- **WHAT YOU HAVE TO DO**
Where a line of the records holds the string "territoire", copy that line.

* * *

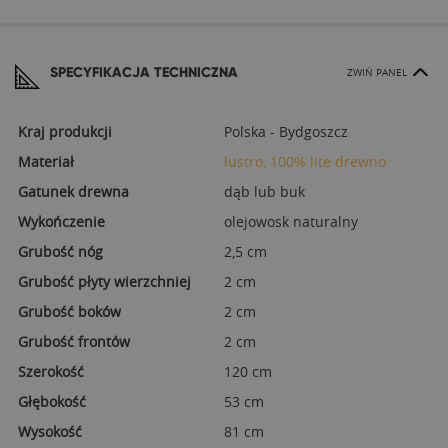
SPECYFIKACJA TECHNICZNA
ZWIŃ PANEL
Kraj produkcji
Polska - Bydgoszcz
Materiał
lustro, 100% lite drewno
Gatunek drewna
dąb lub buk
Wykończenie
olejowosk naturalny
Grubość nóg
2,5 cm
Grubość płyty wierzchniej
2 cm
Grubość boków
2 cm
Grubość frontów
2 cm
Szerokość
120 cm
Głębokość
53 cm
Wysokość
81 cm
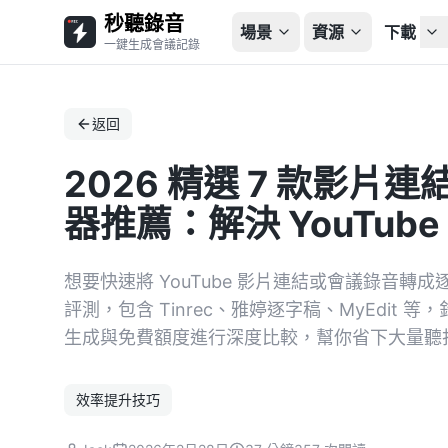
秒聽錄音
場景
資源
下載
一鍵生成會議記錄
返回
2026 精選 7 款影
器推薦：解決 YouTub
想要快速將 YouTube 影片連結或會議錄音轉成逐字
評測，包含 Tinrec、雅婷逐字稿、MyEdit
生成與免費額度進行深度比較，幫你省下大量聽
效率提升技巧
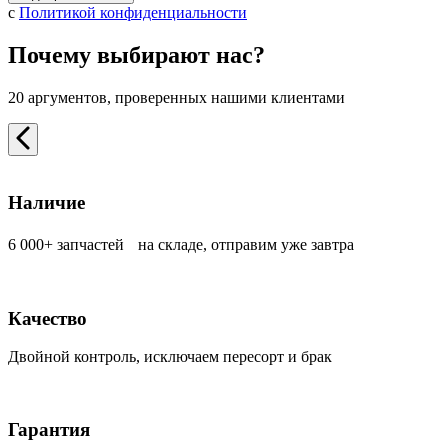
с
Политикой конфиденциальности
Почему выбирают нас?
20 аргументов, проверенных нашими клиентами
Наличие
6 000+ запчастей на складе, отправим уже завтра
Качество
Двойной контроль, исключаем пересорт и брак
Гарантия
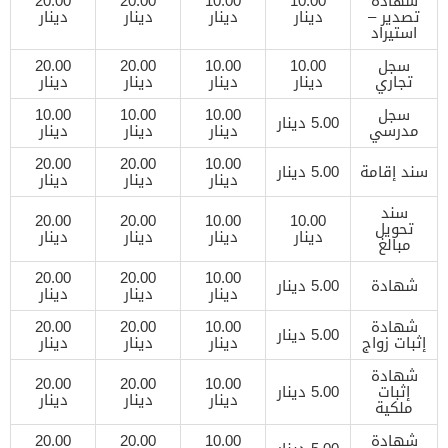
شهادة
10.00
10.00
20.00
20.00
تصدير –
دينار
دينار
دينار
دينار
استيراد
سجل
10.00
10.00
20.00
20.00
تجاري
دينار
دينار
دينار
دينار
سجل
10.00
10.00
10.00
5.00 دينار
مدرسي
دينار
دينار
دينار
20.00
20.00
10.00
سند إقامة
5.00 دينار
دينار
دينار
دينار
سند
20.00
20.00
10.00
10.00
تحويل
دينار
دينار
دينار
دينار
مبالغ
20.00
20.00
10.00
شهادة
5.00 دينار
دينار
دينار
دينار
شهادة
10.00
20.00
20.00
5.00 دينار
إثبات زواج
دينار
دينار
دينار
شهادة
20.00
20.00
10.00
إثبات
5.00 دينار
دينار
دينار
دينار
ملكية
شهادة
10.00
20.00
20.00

* * *

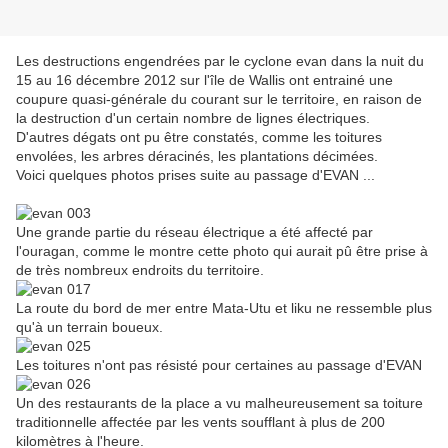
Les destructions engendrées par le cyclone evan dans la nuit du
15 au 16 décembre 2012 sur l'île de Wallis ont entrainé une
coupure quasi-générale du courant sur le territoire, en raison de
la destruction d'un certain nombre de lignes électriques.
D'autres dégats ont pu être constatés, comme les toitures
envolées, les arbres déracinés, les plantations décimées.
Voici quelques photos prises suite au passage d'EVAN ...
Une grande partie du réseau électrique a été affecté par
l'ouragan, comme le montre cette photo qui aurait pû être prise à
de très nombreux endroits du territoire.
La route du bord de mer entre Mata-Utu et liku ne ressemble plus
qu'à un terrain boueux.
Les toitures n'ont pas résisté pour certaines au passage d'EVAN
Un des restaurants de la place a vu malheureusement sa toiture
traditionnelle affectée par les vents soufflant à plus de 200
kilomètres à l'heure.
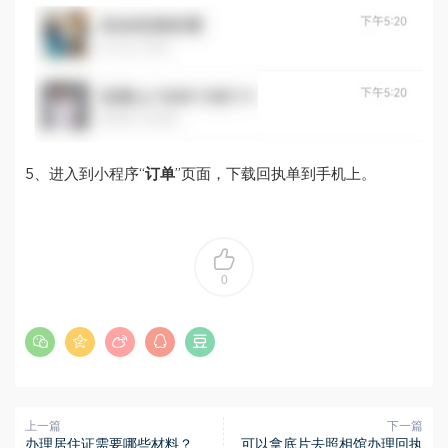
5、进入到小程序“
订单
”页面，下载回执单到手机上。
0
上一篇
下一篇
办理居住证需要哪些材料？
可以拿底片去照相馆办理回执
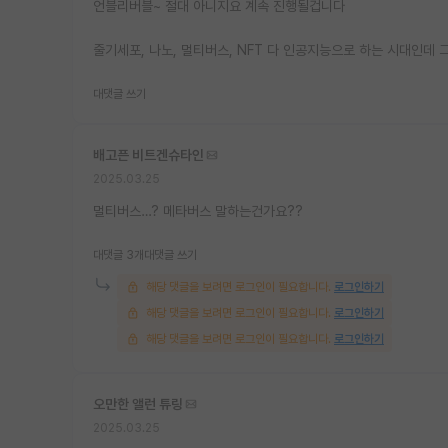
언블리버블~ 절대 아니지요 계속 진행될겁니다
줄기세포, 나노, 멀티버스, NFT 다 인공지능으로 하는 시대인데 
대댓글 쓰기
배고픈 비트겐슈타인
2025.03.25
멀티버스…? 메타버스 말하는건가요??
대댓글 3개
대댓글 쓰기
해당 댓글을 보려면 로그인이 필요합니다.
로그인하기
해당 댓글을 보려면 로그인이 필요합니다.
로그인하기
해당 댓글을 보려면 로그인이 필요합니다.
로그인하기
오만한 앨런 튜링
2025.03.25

* * *

- **COMPLETED TASK**
coupure quasi-générale du courant sur le territoire, en raison de
de très nombreux endroits du territoire.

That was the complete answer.